THISFRIEND of mine - well, I suppose you could call him a friend - was telling me the other day how pleased he was when FE Focus first started up back in 1995.
At last, he said, there's a bit of the TES I can cheerfully use to line my cat litter tray with. Funny, but he also seemed to think it relevant that my photograph appeared at the top of this column.
For some reason this poor benighted soul (a schoolteacher of course, but someone's got to do it) came to mind when I was mulling over the result of an appeal I made a few months ago.
Back in July I challenged readers to write in if they could truly claim to be happy in their job. Being a realist I didn't put it quite as positively as that. I said it would be enough that they were simply not unhappy.

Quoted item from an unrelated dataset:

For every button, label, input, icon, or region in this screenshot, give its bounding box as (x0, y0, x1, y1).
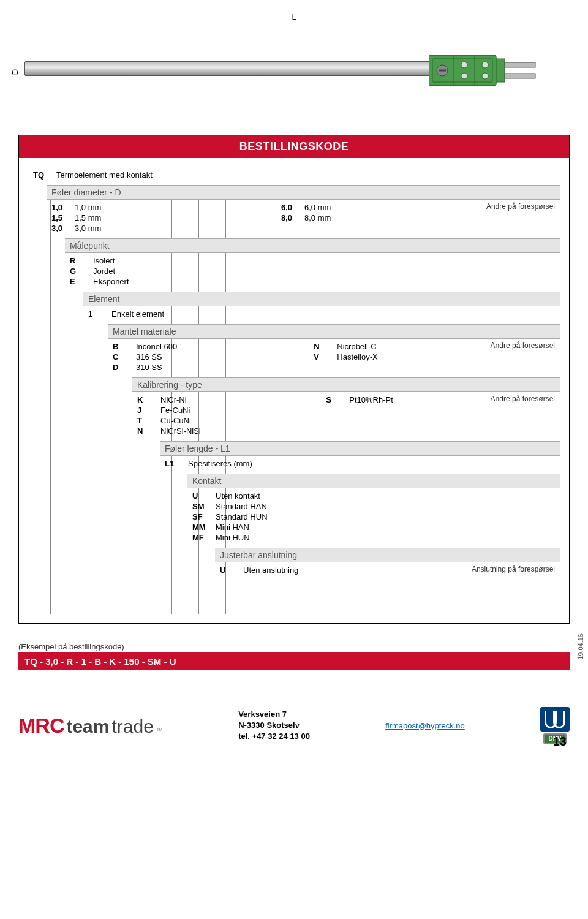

Now it did occur to me at the time to wonder (and this is where the cat litter man comes in) just how many actual readers I might have.
We have all heard those malicious stories about teachers who see the journalistic content of the TES as just so much blather to pad out the job adverts. And this was the summer. Wouldn't half my potential audience be at the seaside anyway?
My scope was further limited by the insistence that the person I was looking for must be a teacher rather than a manager or administrator. That cuts out 50 per cent of those on the payroll right away.
But still, I thought, surely there must be someone out there prepared to stick their neck out, some cheerful Charlie or Charlene not so ground down by overwork and underpay as to say: yes, that is me!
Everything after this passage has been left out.